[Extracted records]
-=-=-

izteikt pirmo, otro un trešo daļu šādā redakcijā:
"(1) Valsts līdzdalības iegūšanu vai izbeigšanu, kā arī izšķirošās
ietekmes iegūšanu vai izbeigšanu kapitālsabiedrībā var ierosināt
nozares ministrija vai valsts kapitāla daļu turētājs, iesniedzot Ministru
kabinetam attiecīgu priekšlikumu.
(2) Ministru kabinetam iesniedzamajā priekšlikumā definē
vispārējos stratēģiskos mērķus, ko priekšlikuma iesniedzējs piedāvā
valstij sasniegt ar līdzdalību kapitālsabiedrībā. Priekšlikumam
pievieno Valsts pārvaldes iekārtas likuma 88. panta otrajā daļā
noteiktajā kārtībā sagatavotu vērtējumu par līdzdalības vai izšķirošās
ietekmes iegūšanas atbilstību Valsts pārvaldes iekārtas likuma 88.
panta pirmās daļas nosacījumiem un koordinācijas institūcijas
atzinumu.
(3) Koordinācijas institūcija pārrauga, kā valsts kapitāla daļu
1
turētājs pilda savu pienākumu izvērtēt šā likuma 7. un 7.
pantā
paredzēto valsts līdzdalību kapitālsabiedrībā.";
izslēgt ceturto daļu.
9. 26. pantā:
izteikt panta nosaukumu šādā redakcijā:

-=-=-

- _What this task involves_:
Quote, with nothing altered, all lines from the start of the entries to the line that carries "kabinetam attiecīgu priekšlikumu.", inclusive.

- _Result of this exercise_:
izteikt pirmo, otro un trešo daļu šādā redakcijā:
"(1) Valsts līdzdalības iegūšanu vai izbeigšanu, kā arī izšķirošās
ietekmes iegūšanu vai izbeigšanu kapitālsabiedrībā var ierosināt
nozares ministrija vai valsts kapitāla daļu turētājs, iesniedzot Ministru
kabinetam attiecīgu priekšlikumu.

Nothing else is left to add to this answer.